On the International scene, Spain will be the next Sovereign-Debtor victim of the market. This will severely restrict the amount of export of their very nice value table wines to the US market. The really bad news is that Italy will be next on the list. This will be a disaster to the wine industry as a whole, as Italy is a major wine supplier to the world.

The US deficit will rise to 1.4 trillion dollars, and little will be done about it. The US Government will come under heavy criticism from all sides. They are in a no-win position. Unemployment will continue to rise, along with inflation, as the dollar declines. One side will say the government has done too little, and the other side will say they have done too much. Everyone will be fed up with Politics-As-Usual. Alcohol consumption on the Hill will increase.

Brazil will come into its own as a resource rich country with a trade surplus, and very low budget deficits. The real surprise will be Argentina. Rising wheat and soybean prices will boost their economy greatly, and they, along with Brazil, will become major wine exporters.

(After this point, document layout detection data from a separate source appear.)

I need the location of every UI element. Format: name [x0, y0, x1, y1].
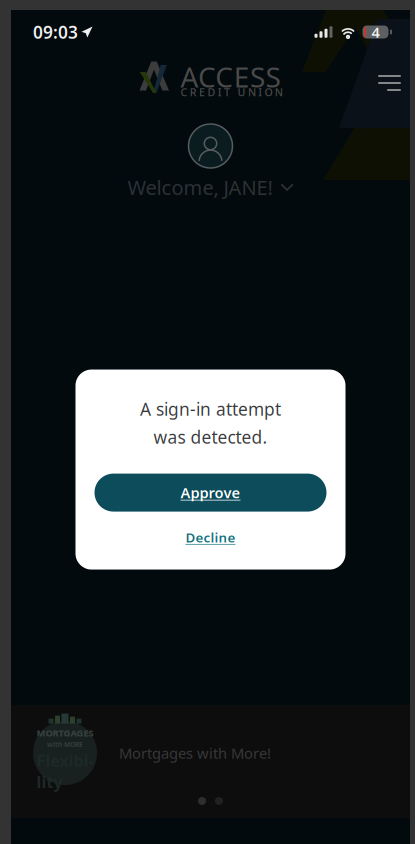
staticText: CREDIT UNION	[180, 85, 283, 99]
staticText: Welcome, JANE!	[128, 174, 272, 201]
staticText: Decline	[186, 529, 236, 546]
button[interactable]: Decline	[170, 522, 252, 553]
staticText: 09:03	[33, 20, 78, 44]
staticText: 4	[372, 22, 380, 42]
staticText: A sign-in attempt	[140, 398, 281, 421]
staticText: Flexibility	[36, 750, 94, 792]
staticText: Mortgages with More!	[119, 743, 271, 763]
staticText: was detected.	[154, 426, 268, 449]
staticText: MORTGAGES	[36, 727, 94, 739]
button[interactable]: Welcome, JANE!	[128, 169, 294, 206]
staticText: Approve	[180, 483, 240, 502]
staticText: ACCESS	[180, 58, 280, 95]
button[interactable]: Menu	[369, 56, 410, 104]
button[interactable]: Profile	[188, 124, 232, 168]
button[interactable]: Approve	[94, 474, 326, 512]
staticText: with MORE	[47, 740, 83, 749]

The US 2009 grape crop was fantastic, but it will lead to a surplus of some wines, resulting in a drop in prices. US grape production for 2011 is predicted to be 6.9 million tons, down from 2010 by 6%. California will continue to lead all other states in grape production by 89%.

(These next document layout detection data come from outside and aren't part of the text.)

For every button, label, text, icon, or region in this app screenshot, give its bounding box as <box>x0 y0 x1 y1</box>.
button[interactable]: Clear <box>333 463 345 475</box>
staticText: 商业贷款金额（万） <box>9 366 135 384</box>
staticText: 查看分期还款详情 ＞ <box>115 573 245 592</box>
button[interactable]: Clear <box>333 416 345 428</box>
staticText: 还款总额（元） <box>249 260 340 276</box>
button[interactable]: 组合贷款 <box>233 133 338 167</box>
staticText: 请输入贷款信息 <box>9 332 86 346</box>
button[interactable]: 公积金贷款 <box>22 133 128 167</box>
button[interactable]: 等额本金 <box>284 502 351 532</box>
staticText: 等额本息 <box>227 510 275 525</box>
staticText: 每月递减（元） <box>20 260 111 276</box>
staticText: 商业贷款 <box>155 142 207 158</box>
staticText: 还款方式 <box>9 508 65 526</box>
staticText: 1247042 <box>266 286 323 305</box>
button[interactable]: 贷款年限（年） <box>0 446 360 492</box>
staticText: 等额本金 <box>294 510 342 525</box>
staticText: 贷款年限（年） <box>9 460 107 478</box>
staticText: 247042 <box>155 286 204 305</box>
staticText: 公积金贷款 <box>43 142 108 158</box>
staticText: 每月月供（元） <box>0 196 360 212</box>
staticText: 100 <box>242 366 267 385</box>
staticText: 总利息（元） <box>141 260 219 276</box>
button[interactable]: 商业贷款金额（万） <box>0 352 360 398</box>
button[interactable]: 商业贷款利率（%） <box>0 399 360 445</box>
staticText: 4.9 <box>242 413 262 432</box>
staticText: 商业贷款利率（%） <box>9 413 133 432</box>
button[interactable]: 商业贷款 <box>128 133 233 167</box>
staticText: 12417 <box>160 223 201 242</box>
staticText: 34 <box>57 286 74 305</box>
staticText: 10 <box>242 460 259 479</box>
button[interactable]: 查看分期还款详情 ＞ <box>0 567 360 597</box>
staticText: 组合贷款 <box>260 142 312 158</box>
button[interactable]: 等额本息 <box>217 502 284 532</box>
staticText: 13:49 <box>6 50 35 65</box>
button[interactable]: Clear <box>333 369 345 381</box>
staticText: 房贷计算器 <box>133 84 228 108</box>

Because of the economy, the market for table wines, and Super-Value wines will increase significantly. Premium wines of over $25.00 per bottle will remain stable, but the wines will be greatly discounted. US consumption of wine will increase, as more people switch from distilled beverages. California’s Paso Robles region will continue to dominate the domestic market, with excellent Rhone offerings from Saxum James Berry.

There will be several reds from Portugal and Tuscan, and many whites from France and California, that will make the top 20 list for 2011. Australian Shiraz will come into its own. California pinot Noirs will seriously challenge the king, Cabernet Sauvignon in popularity. There will be great offerings from Patz & Hall, Martinelli, Merry Edwards, and Talley.

There will be some great Cabernets from Beckstoffer To Kalon, and Schraeder Cellars. There will be many great Zinfindels, Roses, Rhines, Chablis and Syrahs offered at less than $30.00 per bottle. Good news for economy-minded connesuers.

The market for fine wines in Asia will rise, while US Consumers will continue to search for good value wines. The market for imported varietals from Argentina, Portugal, Chile, the Rhone area of France, Spain and Australia will increase. There will be an increased demand for local wines.

I predict that 2011 will be a very interesting year for wine aficionados and tyros alike. It will be a good year to experiment with different varieties, or even to start learning about wines from scratch. It will be a great time to experience the wine trends for 2011.